• [Material for this exercise]

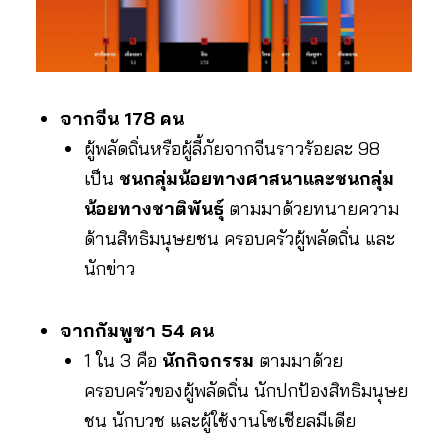
จากจีน 178 คน
ผู้พลัดถิ่นหรือผู้ลี้ภัยจากจีนราวร้อยละ 98
เป็น
ชนกลุ่มน้อยทางศาสนาและชนกลุ่ม
น้อยทางชาติพันธุ์
ตามมาด้วยทนายความ
ด้านสิทธิมนุษยชน ครอบครัวผู้พลัดถิ่น และ
นักข่าว
จากกัมพูชา 54 คน
1 ใน 3 คือ
นักกิจกรรม
ตามมาด้วย
ครอบครัวของผู้พลัดถิ่น นักปกป้องสิทธิมนุษย
ชน นักบวช และผู้ใช้งานโซเชียลมีเดีย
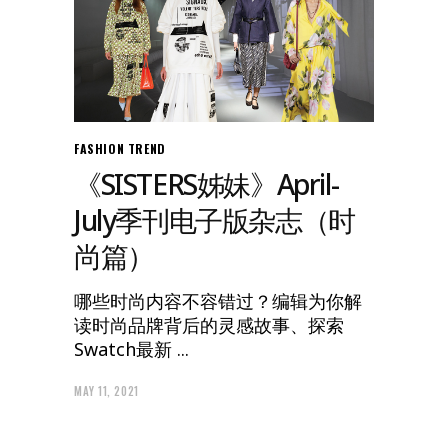
FASHION
TREND
《SISTERS姊妹》April-
July季刊电子版杂志（时
尚篇）
哪些时尚内容不容错过？编辑为你解
读时尚品牌背后的灵感故事、探索
Swatch最新
MAY 11, 2021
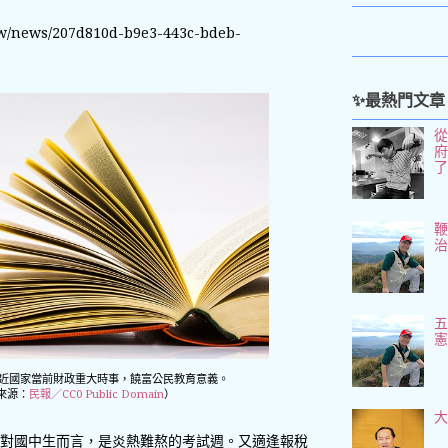
w/news/207d810d-b9e3-443c-bdeb-
✨最熱門文章
五
近國家當前財政重大時事，饒富公民教育意義。
來源：
民報／CC0 Public Domain
）
對國中生而言，是炎熱難熬的考試週。又適逢報稅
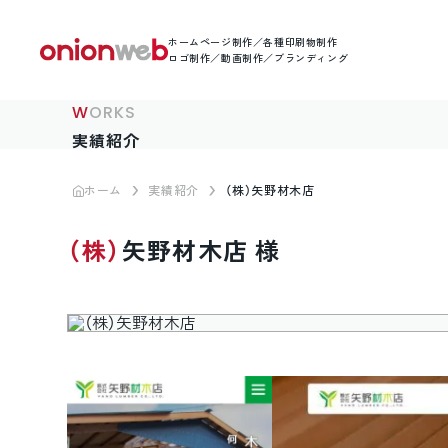
ホームページ制作／各種印刷物制作
ロゴ制作／動画制作／ブランディング
WORKS
実績紹介
ホーム
実績紹介
（株）矢野材木店
（株）矢野材木店 様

• [The problem]
Find out how many lines in the data above hold the word "ครอบคร". Write only the number.

• [Task result]
2